A. Faith in Jesus Christ is a saving grace, whereby we receive and rest upon him alone for salvation, as he is offered to us in the gospel.

Saturday (4/2) read and discuss James 1:5-8

James 1:5–8 (ESV)

5 If any of you lacks wisdom, let him ask God, who gives generously to all without reproach, and it will be given him. 6 But let him ask in faith, with no doubting, for the one who doubts is like a wave of the sea that is driven and tossed by the wind. 7 For that person must not suppose that he will receive anything from the Lord; 8 he is a double-minded man, unstable in all his ways.

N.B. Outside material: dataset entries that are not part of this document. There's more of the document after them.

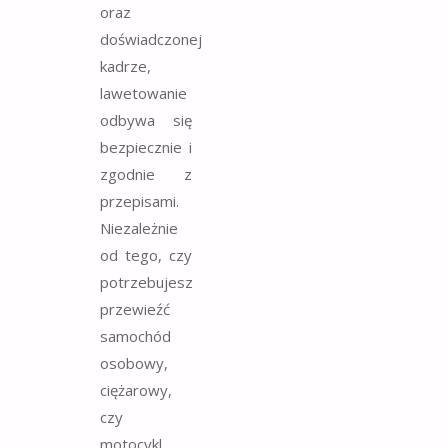
oraz
doświadczonej
kadrze,
lawetowanie
odbywa się
bezpiecznie i
zgodnie z
przepisami.
Niezależnie
od tego, czy
potrzebujesz
przewieźć
samochód
osobowy,
ciężarowy,
czy
motocykl,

Craig Blomberg and Mariam Kamell write:

Interestingly, James promises that God does not mock or reproach us when we request wisdom, so there is no need to feel shame when coming to him. He will not belittle our stupidity. Instead, James insists that “[it] will be given” to the one asking. This promise begs the question of what will be given. Does God promise to give us the outline for our lives if we ask, or to give us complete clarity on every decision we might ever need to make? No, he promises wisdom, namely, the ability to discern how he would have us live. This is not an unqualified statement that everything we ask for will be given to us, but rather that we will receive the practical knowledge and understanding we need to endure our trials when we ask the God whom we know gives without hesitation.


Q. 87. What is repentance unto life?
A. Repentance unto life is a saving grace, whereby a sinner, out of a true sense of his sin, and apprehension of the mercy of God in Christ, doth, with grief and hatred of his sin, turn from it unto God, with full purpose of, and endeavor after, new obedience.